* **Listed entries**

==========

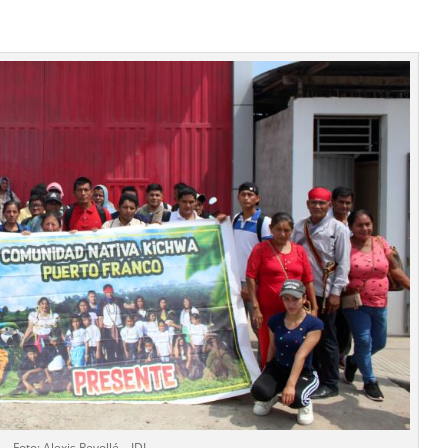
Foto: Alexis Revollé – IDL.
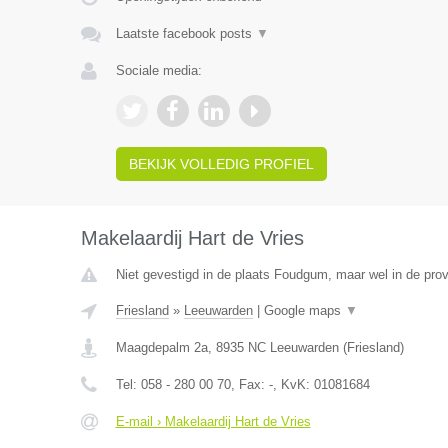
Laatste facebook posts
▼
Sociale media:
BEKIJK VOLLEDIG PROFIEL
Makelaardij Hart de Vries
Niet gevestigd in de plaats Foudgum, maar wel in de prov
Friesland
»
Leeuwarden
|
Google maps
▼
Maagdepalm 2a
,
8935 NC
Leeuwarden
(
Friesland
)
Tel:
058 - 280 00 70
, Fax:
-
, KvK:
01081684
E-mail › Makelaardij Hart de Vries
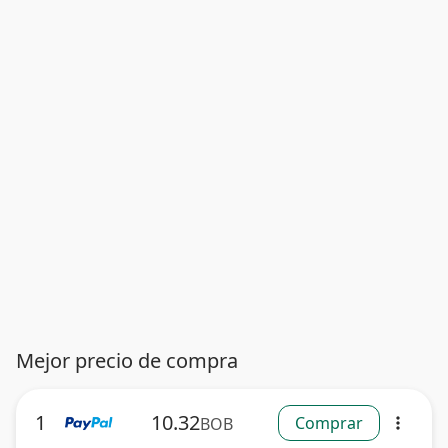
Mejor precio de compra
1
10.32
Comprar
BOB
more_vert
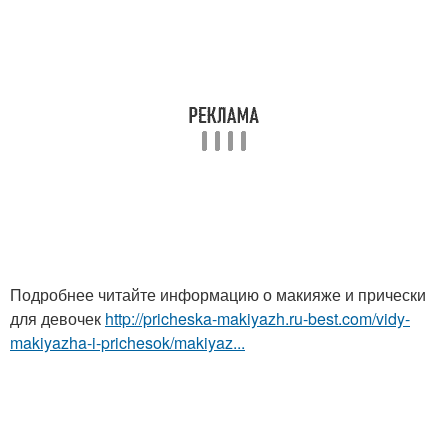
Подробнее читайте информацию о макияже и прически
для девочек
http://pricheska-makiyazh.ru-best.com/vidy-
makiyazha-i-prichesok/makiyaz...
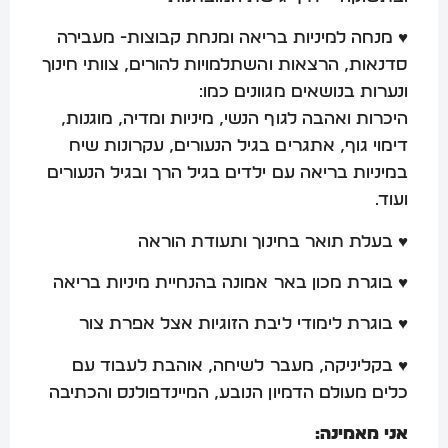
♥ מנחה למיניות בריאה ומנחת קבוצות- מעבירה
סדנאות, הרצאות והשתלמויות להורים, צוותי חינוך
ונערות בנושאים מגוונים כמו:
היכרות ואהבה לגוף הנשי, מיניות ומדיה, מוגנות,
דימוי גוף, אתגרים בגיל הנעורים, עקרונות שיח
במיניות בריאה עם ילדים בגיל הרך ובגיל הנעורים
ועוד.
♥ בעלת תואר בחינוך ותעודת הוראה
♥
בוגרת מכון באר אמונה בהנחיית מיניות בריאה
♥ בוגרת לימודי ליבת הזוגיות אצל אפרת צור
♥ בקליניקה, מעבר לשיחה, אוהבת לעבוד עם
כלים מעולם הדמיון הנובע, המיינדפולנס והכתיבה
אני מאמינה:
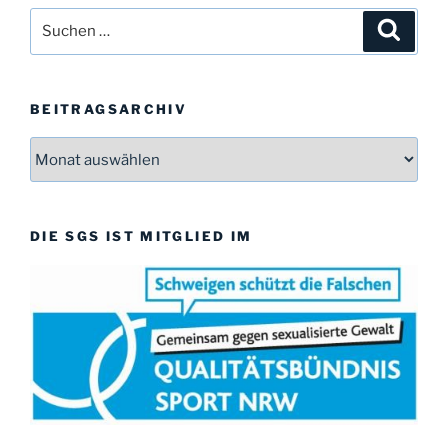
w
Suchen
Suche
e
i
nach:
s
BEITRAGSARCHIV
Beitragsarchiv
DIE SGS IST MITGLIED IM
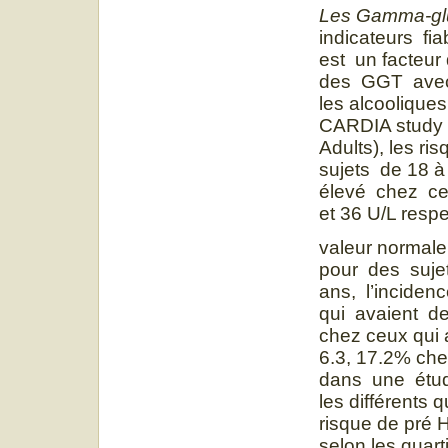
Les Gamma-glu
indicateurs fia
est un facteur
des GGT avec l
les alcoolique
CARDIA study 
Adults), les r
sujets de 18 à
élevé chez ce
et 36 U/L respe
valeur normale
pour des suje
ans, l’incide
qui avaient d
chez ceux qui 
6.3, 17.2% che
dans une étud
les différents 
risque de pré 
selon les quar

==========

All of the data must be set down exactly, with no pictures included.

* **Exercise answer**
Foto: Alexis Revollé – IDL.
Laatste facebook posts
▼
Sociale media:
BEKIJK VOLLEDIG PROFIEL
Makelaardij Hart de Vries
Niet gevestigd in de plaats Foudgum, maar wel in de prov
Friesland
»
Leeuwarden
|
Google maps
▼
Maagdepalm 2a
,
8935 NC
Leeuwarden
(
Friesland
)
Tel:
058 - 280 00 70
, Fax:
-
, KvK:
01081684
E-mail › Makelaardij Hart de Vries
Mejor precio de compra
1
10.32
Comprar
BOB
more_vert
Подробнее читайте информацию о макияже и прически
для девочек
http://pricheska-makiyazh.ru-best.com/vidy-
makiyazha-i-prichesok/makiyaz...
♥ מנחה למיניות בריאה ומנחת קבוצות- מעבירה
סדנאות, הרצאות והשתלמויות להורים, צוותי חינוך
ונערות בנושאים מגוונים כמו:
היכרות ואהבה לגוף הנשי, מיניות ומדיה, מוגנות,
דימוי גוף, אתגרים בגיל הנעורים, עקרונות שיח
במיניות בריאה עם ילדים בגיל הרך ובגיל הנעורים
ועוד.
♥ בעלת תואר בחינוך ותעודת הוראה
♥
בוגרת מכון באר אמונה בהנחיית מיניות בריאה
♥ בוגרת לימודי ליבת הזוגיות אצל אפרת צור
♥ בקליניקה, מעבר לשיחה, אוהבת לעבוד עם
כלים מעולם הדמיון הנובע, המיינדפולנס והכתיבה
אני מאמינה:
w
Suchen
Suche
e
i
nach:
s
BEITRAGSARCHIV
Beitragsarchiv
DIE SGS IST MITGLIED IM
Les Gamma-glu
indicateurs fia
est un facteur
des GGT avec l
les alcoolique
CARDIA study 
Adults), les r
sujets de 18 à
élevé chez ce
et 36 U/L respe
valeur normale
pour des suje
ans, l’incide
qui avaient d
chez ceux qui 
6.3, 17.2% che
dans une étud
les différents 
risque de pré 
selon les quar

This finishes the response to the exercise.